Multi-Strided Access Patterns to Boost Hardware Prefetching

Important memory-bound kernels, such as linear algebra, convolutions, and stencils, rely on SIMD instructions as well as optimizations targeting improved vectorized data traversal and data re-use to attain satisfactory performance. On on temporary CPU architectures, the hardware prefetcher is of key importance for efficient utilization of the memory hierarchy. In this paper, we demonstrate that transforming a memory access pattern consisting of a single stride to one that concurrently accesses multiple strides, can boost the utilization of the hardware prefetcher, and in turn improves the performance of memory-bound kernels significantly. Using a set of micro-benchmarks, we establish that accessing memory in a multi-strided manner enables more cache lines to be concurrently brought into the cache, resulting in improved cache hit ratios and higher effective memory bandwidth without the introduction of costly software prefetch instructions. Subsequently, we show that multi-strided variants of a collection of six memory-bound dense compute kernels outperform state-of-the-art counterparts on three different micro-architectures. More specifically, for kernels among which Matrix Vector Multiplication, Convolution Stencil and kernels from PolyBench, we achieve significant speedups of up to 12.55x over Polly, 2.99x over MKL, 1.98x over OpenBLAS, 1.08x over Halide and 1.87x over OpenCV. The code transformation to take advantage of multi-strided memory access is a natural extension of the loop unroll and loop interchange techniques, allowing this method to be incorporated into compiler pipelines in the future.
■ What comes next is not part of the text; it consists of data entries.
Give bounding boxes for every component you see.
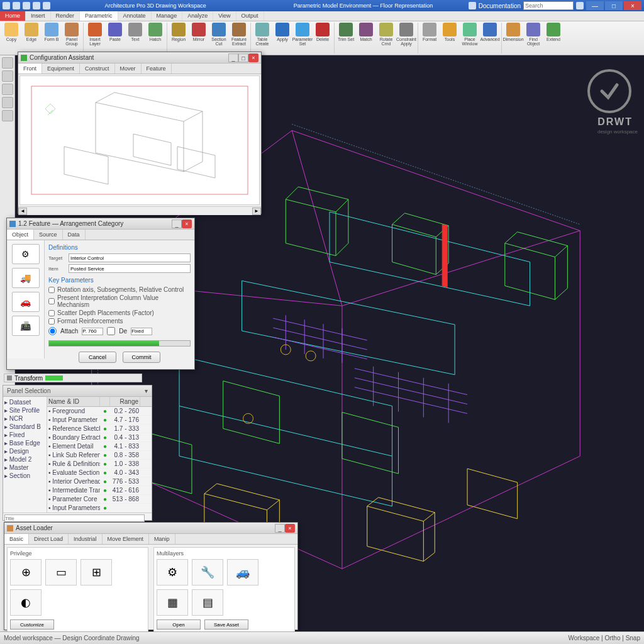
target-input[interactable] <box>69 253 191 262</box>
ribbon-format[interactable]: Format <box>419 23 440 53</box>
ribbon-feature-extract[interactable]: Feature Extract <box>229 23 249 53</box>
close-icon[interactable]: × <box>182 219 192 228</box>
scroll-right-icon[interactable]: ► <box>252 208 261 215</box>
ribbon-extend[interactable]: Extend <box>543 23 564 53</box>
open-button[interactable]: Open <box>157 619 201 630</box>
asset-tile[interactable]: ⊕ <box>10 559 42 586</box>
panel-menu-icon[interactable]: ▾ <box>145 387 148 394</box>
list-row[interactable]: ▪ Reference Sketch●1.7 - 333 <box>47 425 152 433</box>
cancel-button[interactable]: Cancel <box>79 352 116 363</box>
asset-tile[interactable]: ⚙ <box>157 559 188 586</box>
tab-front[interactable]: Front <box>18 64 42 74</box>
save-asset-button[interactable]: Save Asset <box>204 619 248 630</box>
ribbon-dimension[interactable]: Dimension <box>503 23 523 53</box>
tree-item[interactable]: ▸ NCR <box>4 414 45 423</box>
chk-format[interactable] <box>48 318 55 325</box>
chk-interpretation[interactable] <box>48 298 55 304</box>
list-row[interactable]: ▪ Input Parameters● <box>47 504 152 513</box>
tree-item[interactable]: ▸ Standard B <box>4 423 45 431</box>
qat-icon[interactable] <box>23 2 30 9</box>
close-button[interactable]: × <box>624 1 641 10</box>
preview-scrollbar[interactable]: ◄ ► <box>18 206 261 215</box>
tab-data[interactable]: Data <box>63 230 86 240</box>
tab-parametric[interactable]: Parametric <box>80 11 118 21</box>
ribbon-find-object[interactable]: Find Object <box>523 23 543 53</box>
title-input[interactable] <box>4 514 145 522</box>
tab-manage[interactable]: Manage <box>152 11 183 21</box>
de-value[interactable] <box>131 328 152 335</box>
minimize-icon[interactable]: _ <box>228 53 238 62</box>
thumb-truck[interactable]: 🚚 <box>12 268 40 288</box>
search-input[interactable] <box>523 1 574 10</box>
ribbon-table-create[interactable]: Table Create <box>252 23 272 53</box>
ribbon-delete[interactable]: Delete <box>313 23 333 53</box>
tab-home[interactable]: Home <box>0 11 26 21</box>
tab-mover[interactable]: Mover <box>115 64 142 74</box>
ribbon-place-window[interactable]: Place Window <box>460 23 480 53</box>
ribbon-section-cut[interactable]: Section Cut <box>209 23 229 53</box>
qat-icon[interactable] <box>33 2 40 9</box>
tab-analyze[interactable]: Analyze <box>182 11 213 21</box>
dropdown-icon[interactable] <box>576 2 584 9</box>
ribbon-edge[interactable]: Edge <box>21 23 42 53</box>
tab-basic[interactable]: Basic <box>4 534 29 544</box>
tool-icon[interactable] <box>2 97 13 108</box>
tree-item[interactable]: ▸ Model 2 <box>4 455 45 464</box>
ribbon-insert-layer[interactable]: Insert Layer <box>85 23 105 53</box>
tab-output[interactable]: Output <box>236 11 264 21</box>
tab-annotate[interactable]: Annotate <box>118 11 152 21</box>
ribbon-tools[interactable]: Tools <box>440 23 460 53</box>
list-row[interactable]: ▪ Intermediate Transform●412 - 616 <box>47 486 152 495</box>
col-range[interactable]: Range <box>110 397 140 406</box>
commit-button[interactable]: Commit <box>123 352 160 363</box>
tab-render[interactable]: Render <box>51 11 80 21</box>
tab-manip[interactable]: Manip <box>149 534 175 544</box>
tool-icon[interactable] <box>2 70 13 82</box>
asset-tile[interactable]: 🔧 <box>192 559 223 586</box>
help-icon[interactable] <box>469 2 476 9</box>
ribbon-advanced[interactable]: Advanced <box>480 23 500 53</box>
chk-scatter[interactable] <box>48 310 55 316</box>
list-row[interactable]: ▪ Link Sub Reference●0.8 - 358 <box>47 451 152 460</box>
item-input[interactable] <box>69 264 191 273</box>
tab-source[interactable]: Source <box>34 230 63 240</box>
tab-view[interactable]: View <box>213 11 236 21</box>
list-row[interactable]: ▪ Foreground●0.2 - 260 <box>47 407 152 416</box>
tab-object[interactable]: Object <box>7 230 34 240</box>
tree-item[interactable]: ▸ Base Edge <box>4 439 45 447</box>
tab-feature[interactable]: Feature <box>142 64 172 74</box>
tool-icon[interactable] <box>2 84 13 95</box>
asset-tile[interactable]: 🚙 <box>227 559 258 586</box>
tree-item[interactable]: ▸ Master <box>4 464 45 472</box>
ribbon-apply[interactable]: Apply <box>272 23 292 53</box>
ribbon-region[interactable]: Region <box>169 23 189 53</box>
asset-tile[interactable]: ⊞ <box>80 559 112 586</box>
tree-item[interactable]: ▸ Section <box>4 472 45 480</box>
list-row[interactable]: ▪ Interior Overhead Form●776 - 533 <box>47 477 152 486</box>
ribbon-match[interactable]: Match <box>356 23 376 53</box>
minimize-icon[interactable]: _ <box>172 219 182 228</box>
ribbon-constraint-apply[interactable]: Constraint Apply <box>396 23 416 53</box>
tab-equipment[interactable]: Equipment <box>42 64 80 74</box>
list-row[interactable]: ▪ Rule & Definitions●1.0 - 338 <box>47 460 152 469</box>
tab-move[interactable]: Move Element <box>103 534 150 544</box>
asset-tile[interactable]: ▦ <box>157 589 188 616</box>
close-icon[interactable]: × <box>248 53 258 62</box>
customize-button[interactable]: Customize <box>10 619 54 630</box>
attach-value[interactable] <box>82 328 103 335</box>
tree-item[interactable]: ▸ Site Profile <box>4 406 45 414</box>
thumb-car[interactable]: 🚗 <box>12 292 40 312</box>
minimize-icon[interactable]: _ <box>275 524 285 533</box>
list-row[interactable]: ▪ Parameter Core●513 - 868 <box>47 495 152 504</box>
radio-attach[interactable] <box>48 327 57 335</box>
tree-item[interactable]: ▸ Design <box>4 447 45 455</box>
ribbon-form-b[interactable]: Form B <box>42 23 62 53</box>
asset-tile[interactable]: ▭ <box>45 559 77 586</box>
qat-icon[interactable] <box>43 2 50 9</box>
ribbon-text[interactable]: Text <box>125 23 145 53</box>
handle-icon[interactable] <box>7 375 12 380</box>
tool-icon[interactable] <box>2 110 13 121</box>
maximize-button[interactable]: □ <box>605 1 623 10</box>
tree-item[interactable]: ▸ Fixed <box>4 431 45 439</box>
ribbon-copy[interactable]: Copy <box>1 23 21 53</box>
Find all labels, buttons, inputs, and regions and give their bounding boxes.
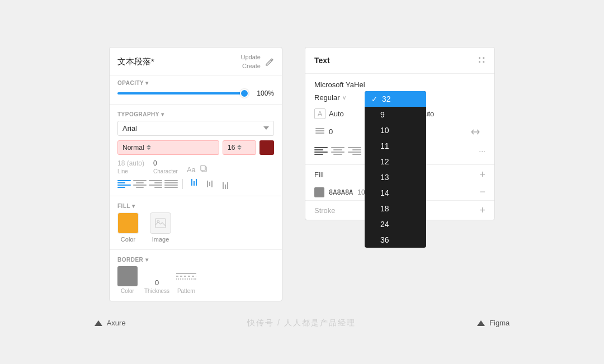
figma-size-selected-item[interactable]: ✓ 32: [365, 91, 426, 107]
char-label: Character: [153, 168, 178, 174]
pattern-line-2: [176, 276, 196, 277]
axure-header: 文本段落* Update Create: [110, 48, 282, 75]
fill-image-box[interactable]: [150, 212, 171, 234]
update-label[interactable]: Update: [241, 53, 261, 62]
figma-size-18[interactable]: 18: [365, 201, 426, 216]
figma-fill-remove[interactable]: −: [479, 186, 485, 198]
auto-value: Auto: [329, 110, 346, 118]
border-color-item: Color: [117, 266, 138, 294]
border-color-box[interactable]: [117, 266, 138, 286]
border-color-label: Color: [117, 288, 138, 294]
align-justify-btn[interactable]: [164, 179, 178, 189]
figma-align-right[interactable]: [348, 145, 361, 157]
char-field: 0 Character: [153, 159, 178, 174]
border-pattern-item: Pattern: [176, 266, 196, 294]
figma-size-13[interactable]: 13: [365, 169, 426, 185]
axure-bottom-label: Axure: [95, 319, 126, 327]
figma-size-9[interactable]: 9: [365, 107, 426, 122]
align-center-btn[interactable]: [133, 179, 147, 189]
figma-size-11[interactable]: 11: [365, 138, 426, 154]
svg-rect-5: [315, 130, 324, 131]
align-separator: [182, 179, 183, 189]
fill-image-label: Image: [152, 236, 169, 243]
figma-size-14[interactable]: 14: [365, 185, 426, 201]
opacity-slider[interactable]: [117, 92, 249, 94]
figma-size-36[interactable]: 36: [365, 232, 426, 248]
line-field: 18 (auto) Line: [117, 159, 144, 174]
font-family-select[interactable]: Arial: [117, 121, 274, 136]
valign-bottom-btn[interactable]: [219, 179, 232, 189]
figma-style-button[interactable]: Regular ∨: [314, 93, 346, 102]
text-format-icons: Aa: [187, 165, 208, 174]
size-input-wrapper[interactable]: 16: [223, 140, 256, 155]
svg-rect-6: [315, 133, 324, 134]
zero-value: 0: [329, 127, 346, 136]
figma-size-10[interactable]: 10: [365, 122, 426, 138]
figma-stroke-add[interactable]: +: [479, 205, 485, 215]
opacity-value: 100%: [254, 89, 274, 97]
fill-image-item[interactable]: Image: [150, 212, 171, 243]
figma-fill-add[interactable]: +: [479, 169, 485, 179]
font-style-value: Normal: [122, 144, 144, 152]
fill-color-label: Color: [121, 236, 135, 243]
border-pattern-label: Pattern: [176, 288, 196, 294]
edit-icon[interactable]: [265, 58, 274, 67]
fill-label: FILL ▾: [117, 203, 274, 209]
watermark: 快传号 / 人人都是产品经理: [247, 318, 356, 328]
figma-size-12[interactable]: 12: [365, 154, 426, 169]
figma-style-size-row: Regular ∨ ✓ 32 9 10 11 12 13 14 18 2: [314, 91, 485, 104]
axure-label: Axure: [107, 319, 126, 327]
figma-size-24[interactable]: 24: [365, 216, 426, 232]
fill-section: FILL ▾ Color Image: [110, 198, 282, 247]
aa-icon[interactable]: Aa: [187, 166, 196, 174]
figma-align-center[interactable]: [331, 145, 345, 157]
figma-more-options[interactable]: ···: [479, 146, 485, 155]
text-color-swatch[interactable]: [259, 140, 274, 155]
border-pattern-box[interactable]: [176, 266, 196, 286]
border-thickness-value: 0: [155, 278, 159, 287]
figma-font-family: Microsoft YaHei: [314, 78, 485, 91]
fill-color-item[interactable]: Color: [117, 212, 139, 243]
style-spin-arrows[interactable]: [147, 145, 151, 150]
border-thickness-label: Thickness: [144, 288, 169, 294]
axure-panel: 文本段落* Update Create OPACITY ▾ 100%: [109, 47, 282, 301]
size-spin-up[interactable]: [237, 145, 242, 147]
figma-selected-size: 32: [382, 94, 391, 103]
spin-down[interactable]: [147, 148, 151, 150]
size-spin-arrows[interactable]: [237, 145, 242, 150]
figma-fill-label: Fill: [314, 171, 324, 179]
align-left-btn[interactable]: [117, 179, 131, 189]
align-right-btn[interactable]: [149, 179, 162, 189]
figma-align-left[interactable]: [314, 145, 328, 157]
spin-up[interactable]: [147, 145, 151, 147]
style-select-wrapper[interactable]: Normal: [117, 140, 219, 155]
opacity-row: 100%: [117, 89, 274, 97]
style-row: Normal 16: [117, 140, 274, 155]
letter-A-icon: A: [314, 108, 325, 119]
figma-triangle-icon: [477, 320, 485, 326]
figma-fill-hex: 8A8A8A: [329, 188, 353, 196]
line-value: 18 (auto): [117, 159, 144, 167]
typography-label: TYPOGRAPHY ▾: [117, 111, 274, 117]
line-char-row: 18 (auto) Line 0 Character Aa: [117, 159, 274, 174]
copy-icon[interactable]: [200, 165, 208, 174]
figma-font-section: Microsoft YaHei Regular ∨ ✓ 32 9 10 11 1…: [305, 74, 494, 164]
figma-options-dots[interactable]: ∷: [478, 54, 485, 67]
pattern-line-3: [176, 278, 196, 280]
figma-fill-swatch[interactable]: [314, 187, 324, 197]
figma-style-value: Regular: [314, 93, 340, 102]
create-label[interactable]: Create: [242, 62, 261, 70]
svg-rect-4: [315, 128, 324, 129]
svg-rect-1: [201, 166, 205, 171]
figma-size-dropdown[interactable]: ✓ 32 9 10 11 12 13 14 18 24 36: [365, 91, 426, 248]
bottom-labels: Axure 快传号 / 人人都是产品经理 Figma: [0, 313, 604, 328]
fill-color-box[interactable]: [117, 212, 139, 234]
size-spin-down[interactable]: [237, 148, 242, 150]
opacity-section: OPACITY ▾ 100%: [110, 75, 282, 102]
border-section: BORDER ▾ Color 0 Thickness Pattern: [110, 252, 282, 301]
axure-actions: Update Create: [241, 53, 261, 70]
text-align-row: [117, 179, 274, 189]
valign-middle-btn[interactable]: [203, 179, 216, 189]
valign-top-btn[interactable]: [187, 179, 201, 189]
border-items: Color 0 Thickness Pattern: [117, 266, 274, 294]
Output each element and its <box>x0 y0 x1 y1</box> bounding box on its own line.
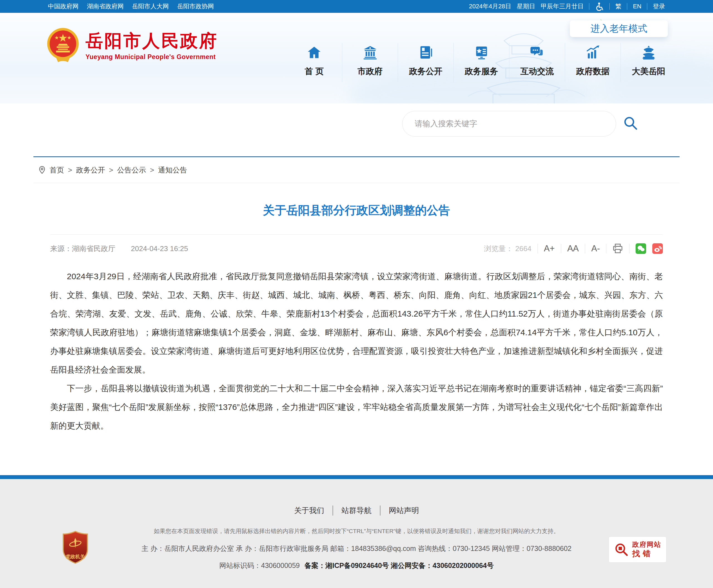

翻译：线性代数、卷积和模板计算等重要访存密集型核心算法，依赖于SIMD指令以及旨在改进向量化数据遍历和数据重用的优化技术，以获得令人满意的性能。在当代CPU架构中，硬件预取器对于高效利用内存层次结构至关重要。本文证明，将单一跨度的访存模式转换为同时访问多个跨度的模式，能够提升硬件预取器的利用率，进而显著改善访存密集型核心算法的性能。通过一组微基准测试，我们证实以多跨度方式访问内存能使更多缓存行同时载入缓存，从而提高缓存命中率和有效内存带宽，且无需引入代价高昂的软件预取指令。随后，我们展示了六个访存密集型密集计算核心算法的多跨度变体，在三种不同微架构上均优于当前最先进的对应实现。具体而言，对于矩阵向量乘法、卷积模板以及来自PolyBench的核心算法等，我们相较于Polly实现了最高12.55倍的加速，相较于MKL实现了2.99倍加速，相较于OpenBLAS实现了1.98倍加速，相较于Halide实现了1.08倍加速，相较于OpenCV实现了1.87倍加速。利用多跨度访存的代码转换是循环展开和循环交换技术的自然延伸，这使得该方法未来有望集成到编译器流水线中。